Exercise objective:
The lines you return should be those containing the string "table", taken from the data below.

Records from a collection
★ ★ ★ ★ ★ ★ ★

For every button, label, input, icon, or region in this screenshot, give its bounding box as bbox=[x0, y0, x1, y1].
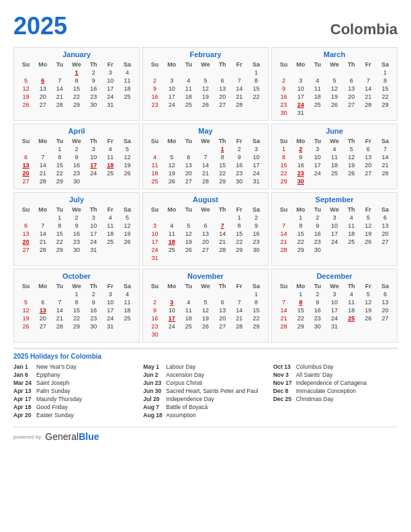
calendar-day: 29 bbox=[292, 322, 309, 330]
calendar-day: 27 bbox=[214, 101, 231, 109]
day-header: Sa bbox=[248, 137, 265, 145]
calendar-table: SuMoTuWeThFrSa12345678910111213141516171… bbox=[146, 282, 265, 339]
calendar-day: 14 bbox=[51, 306, 68, 314]
holiday-date: Apr 18 bbox=[13, 404, 34, 410]
calendar-day: 4 bbox=[309, 77, 326, 85]
calendar-day: 18 bbox=[119, 85, 136, 93]
calendar-day: 24 bbox=[146, 246, 163, 254]
calendar-day: 13 bbox=[377, 298, 394, 306]
calendar-day: 1 bbox=[51, 145, 68, 153]
day-header: We bbox=[197, 206, 214, 214]
month-name: January bbox=[17, 50, 136, 58]
empty-cell bbox=[163, 290, 180, 298]
holidays-column-1: Jan 1New Year's DayJan 6EpiphanyMar 24Sa… bbox=[13, 363, 138, 420]
calendar-day: 14 bbox=[34, 230, 51, 238]
calendar-day: 10 bbox=[309, 153, 326, 161]
calendar-day: 1 bbox=[51, 214, 68, 222]
calendar-day: 1 bbox=[231, 214, 248, 222]
calendar-day: 22 bbox=[275, 169, 292, 177]
holiday-name: Easter Sunday bbox=[36, 412, 74, 418]
day-header: Sa bbox=[119, 137, 136, 145]
calendar-day: 21 bbox=[34, 169, 51, 177]
calendar-day: 23 bbox=[309, 238, 326, 246]
holiday-date: May 1 bbox=[143, 363, 163, 370]
calendar-day: 5 bbox=[119, 145, 136, 153]
calendar-day: 13 bbox=[180, 161, 197, 169]
calendar-day: 17 bbox=[102, 85, 119, 93]
empty-cell bbox=[214, 330, 231, 339]
empty-cell bbox=[309, 109, 326, 117]
calendar-day: 2 bbox=[146, 77, 163, 85]
empty-cell bbox=[231, 330, 248, 339]
calendar-day: 18 bbox=[309, 93, 326, 101]
empty-cell bbox=[248, 254, 265, 262]
holiday-item: Aug 18Assumption bbox=[143, 412, 267, 418]
day-header: Mo bbox=[34, 60, 51, 69]
day-header: Su bbox=[17, 60, 34, 69]
calendar-day: 1 bbox=[292, 290, 309, 298]
calendar-day: 6 bbox=[17, 222, 34, 230]
empty-cell bbox=[34, 290, 51, 298]
calendar-day: 23 bbox=[309, 314, 326, 322]
calendar-table: SuMoTuWeThFrSa12345678910111213141516171… bbox=[146, 60, 265, 109]
empty-cell bbox=[146, 214, 163, 222]
calendar-table: SuMoTuWeThFrSa12345678910111213141516171… bbox=[275, 206, 394, 254]
calendar-day: 7 bbox=[51, 298, 68, 306]
calendar-day: 18 bbox=[146, 169, 163, 177]
month-name: October bbox=[17, 272, 136, 280]
day-header: Fr bbox=[102, 282, 119, 290]
calendar-day: 23 bbox=[85, 314, 102, 322]
calendar-day: 7 bbox=[377, 145, 394, 153]
calendar-table: SuMoTuWeThFrSa12345678910111213141516171… bbox=[146, 206, 265, 262]
holiday-item: Jul 20Independence Day bbox=[143, 396, 267, 402]
day-header: Su bbox=[17, 282, 34, 290]
calendar-day: 6 bbox=[214, 77, 231, 85]
calendar-day: 28 bbox=[34, 246, 51, 254]
calendar-day: 20 bbox=[180, 169, 197, 177]
empty-cell bbox=[180, 214, 197, 222]
calendar-day: 28 bbox=[275, 246, 292, 254]
calendar-day: 12 bbox=[17, 85, 34, 93]
holiday-date: Dec 8 bbox=[273, 388, 293, 394]
calendar-day: 4 bbox=[180, 77, 197, 85]
day-header: We bbox=[68, 137, 85, 145]
day-header: Sa bbox=[248, 60, 265, 69]
calendar-day: 16 bbox=[248, 230, 265, 238]
calendar-day: 14 bbox=[197, 161, 214, 169]
calendar-day: 23 bbox=[146, 101, 163, 109]
empty-cell bbox=[163, 145, 180, 153]
calendar-day: 9 bbox=[146, 85, 163, 93]
calendar-day: 9 bbox=[146, 306, 163, 314]
calendar-day: 11 bbox=[119, 77, 136, 85]
calendar-day: 5 bbox=[197, 298, 214, 306]
calendar-day: 17 bbox=[309, 161, 326, 169]
calendar-day: 8 bbox=[275, 153, 292, 161]
calendar-day: 24 bbox=[85, 169, 102, 177]
day-header: Fr bbox=[102, 60, 119, 69]
calendar-day: 19 bbox=[197, 93, 214, 101]
calendar-day: 7 bbox=[360, 77, 377, 85]
day-header: Sa bbox=[119, 282, 136, 290]
calendar-day: 6 bbox=[34, 298, 51, 306]
calendar-day: 24 bbox=[326, 238, 342, 246]
empty-cell bbox=[119, 246, 136, 254]
holiday-name: Labour Day bbox=[166, 363, 195, 370]
empty-cell bbox=[163, 69, 180, 77]
empty-cell bbox=[214, 254, 231, 262]
calendar-day: 27 bbox=[17, 246, 34, 254]
holiday-name: Corpus Christi bbox=[166, 380, 202, 386]
empty-cell bbox=[163, 330, 180, 339]
day-header: Sa bbox=[248, 282, 265, 290]
calendar-day: 15 bbox=[51, 161, 68, 169]
calendar-day: 30 bbox=[309, 322, 326, 330]
calendar-day: 17 bbox=[85, 230, 102, 238]
calendar-day: 19 bbox=[163, 169, 180, 177]
calendar-day: 21 bbox=[34, 238, 51, 246]
day-header: Mo bbox=[292, 282, 309, 290]
calendar-day: 12 bbox=[326, 85, 342, 93]
month-block-october: OctoberSuMoTuWeThFrSa1234567891011121314… bbox=[13, 269, 140, 343]
day-header: Mo bbox=[34, 137, 51, 145]
calendar-day: 9 bbox=[68, 222, 85, 230]
empty-cell bbox=[197, 254, 214, 262]
day-header: Fr bbox=[231, 137, 248, 145]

★ ★ ★ ★ ★ ★ ★

Answer for this exercise:
calendar-table: SuMoTuWeThFrSa12345678910111213141516171… bbox=[146, 282, 265, 339]
calendar-table: SuMoTuWeThFrSa12345678910111213141516171… bbox=[146, 60, 265, 109]
calendar-table: SuMoTuWeThFrSa12345678910111213141516171… bbox=[275, 206, 394, 254]
calendar-table: SuMoTuWeThFrSa12345678910111213141516171… bbox=[146, 206, 265, 262]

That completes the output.